### Your objective
Write out all the records exactly, and keep any images out.

Records from a collection
>>>>

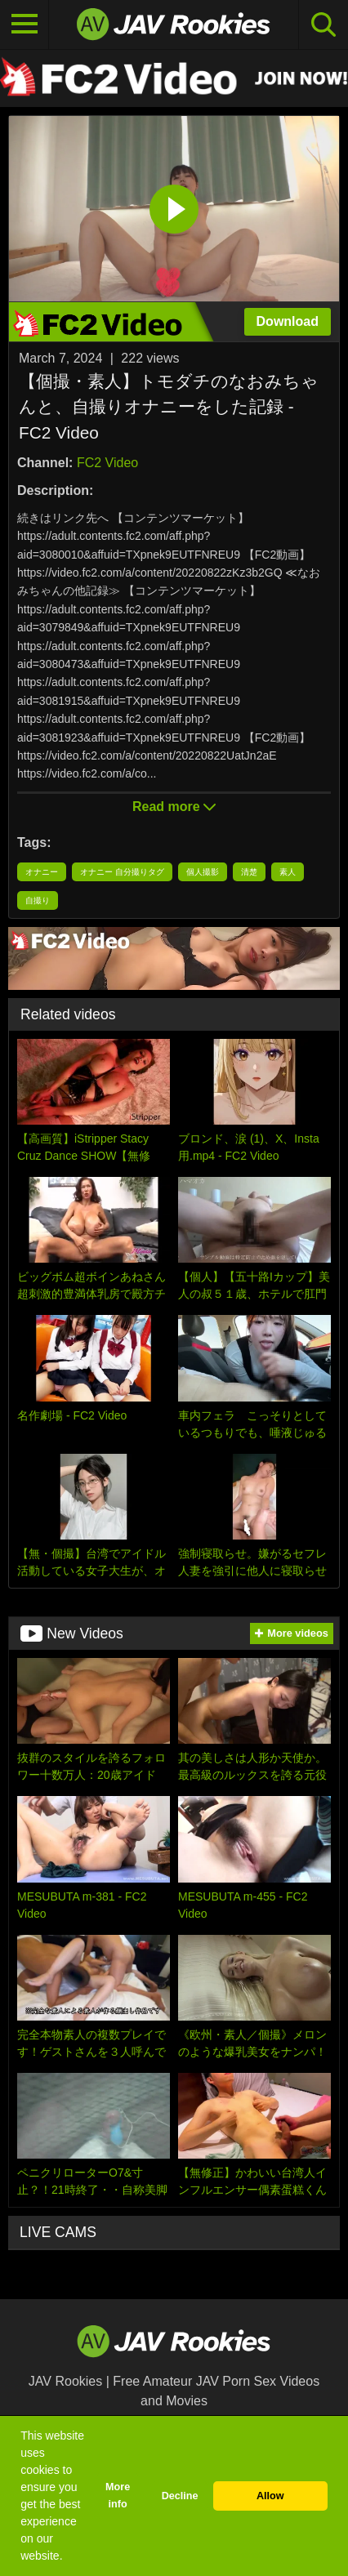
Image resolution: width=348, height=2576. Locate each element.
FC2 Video (107, 463)
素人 (287, 871)
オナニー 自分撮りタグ (122, 871)
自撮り (37, 900)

<<<<

### Written reply
Image resolution: width=348, height=2576. Locate each element.
FC2 Video (107, 463)
素人 (287, 871)
オナニー 自分撮りタグ (122, 871)
自撮り (37, 900)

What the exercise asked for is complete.